Your developer is not your vendor.
Process · 6 min read
I tell every client the same thing before they start looking for a developer. Think of this person as your business partner. Not your contractor. Not your supplier. Your partner. Because for the next three to six months, this is the closest working relationship you'll have. Closer than your accountant. Closer than your designer. They're going to be inside your idea every day, making decisions that affect how it works, how it feels, and whether it holds together under pressure.
Most first-time founders don't think about it that way. They think about it like getting the bathroom tiled. Get three quotes. Pick the one that fits the budget. Wait for the job to be done. And then they're surprised when it doesn't go well.
Why the vendor mindset fails
When you hire a tiler, the job is defined. Lay tiles in this room, this pattern, this grout colour. Done. App development isn't like that. Even with a thorough design spec, there are hundreds of decisions the developer will make during the build. How to handle edge cases you didn't think of. How to structure the data so it scales.

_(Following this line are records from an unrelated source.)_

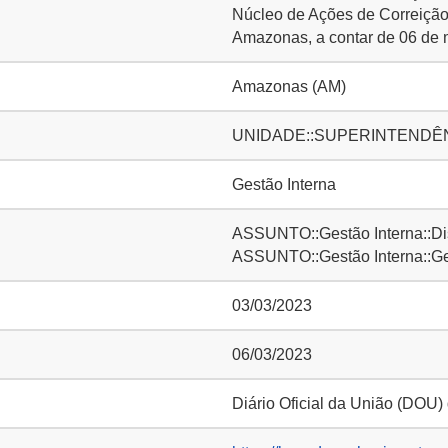
Núcleo de Ações de Correição
Amazonas, a contar de 06 de 
Amazonas (AM)
UNIDADE::SUPERINTENDÊNC
Gestão Interna
ASSUNTO::Gestão Interna::D
ASSUNTO::Gestão Interna::Ge
03/03/2023
06/03/2023
Diário Oficial da União (DOU)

What to do when the API you planned to use doesn't work the way the documentation promised.
Those decisions happen every day. And if the developer doesn't understand your product, your users, and what you're actually trying to achieve, they'll make those decisions based on what's easiest to code. Not what's best for the person using the app.
I've seen it happen. A client comes to me after working with a developer who built exactly what the spec said. Every feature was there. Every screen matched the design. But it felt wrong. The flow was clunky. Transitions were missing. Loading states were ignored. The developer wasn't bad. They just didn't care about the product the way the founder did. And why would they? They were treated like a vendor. They acted like one.
What the right relationship looks like
The best developer relationships I've seen work like co-creation. The developer pushes back on features that will bloat the build. They suggest alternatives you hadn't considered. They tell you when something in the design doesn't translate well to code and propose a solution that keeps the user experience intact. That only happens when they understand the product well enough to make judgment calls.
That means regular check-ins. Not just milestone reviews. Weekly conversations where you talk through what's being built, what's coming up, and what decisions need to be made together. It means sharing the context behind the design, not just the design files. Why does this screen exist? Who is the user at this point? What's the worst thing that could happen if this feature breaks?
It also means respecting their expertise the same way they respect yours. You know your industry. They know their craft. When they tell you something will take three times longer than you expected, listen. When they suggest a simpler approach, consider it seriously. The tension between your vision and their pragmatism is where the best products get built.
How to choose well
Don't pick a developer based on price alone. That's the vendor mindset talking. Pick them based on communication. Do they ask good questions during the quote process? Do they push back on anything in the spec, or do they just nod and give you a number? A developer who accepts everything without question either doesn't understand the brief or doesn't care enough to challenge it. Neither is good.
Ask about their process. How do they handle change requests? How often will you hear from them? What happens when they hit a problem they didn't anticipate? The answers to these questions tell you more about the working relationship than any portfolio ever will.
And if you can, talk to someone they've worked with before. Not to check their code quality. To find out what they're like to work with when things get complicated. Because things always get complicated. The question is whether your developer handles it like a partner or like someone waiting for instructions.
Sources
Developer-Designer Collaboration (Nielsen Norman Group) - Research on effective collaboration between design and engineering teams.
Getting the Most from Your Tech Partnerships (Harvard Business Review) - Why vendor relationships fail and partnership models succeed.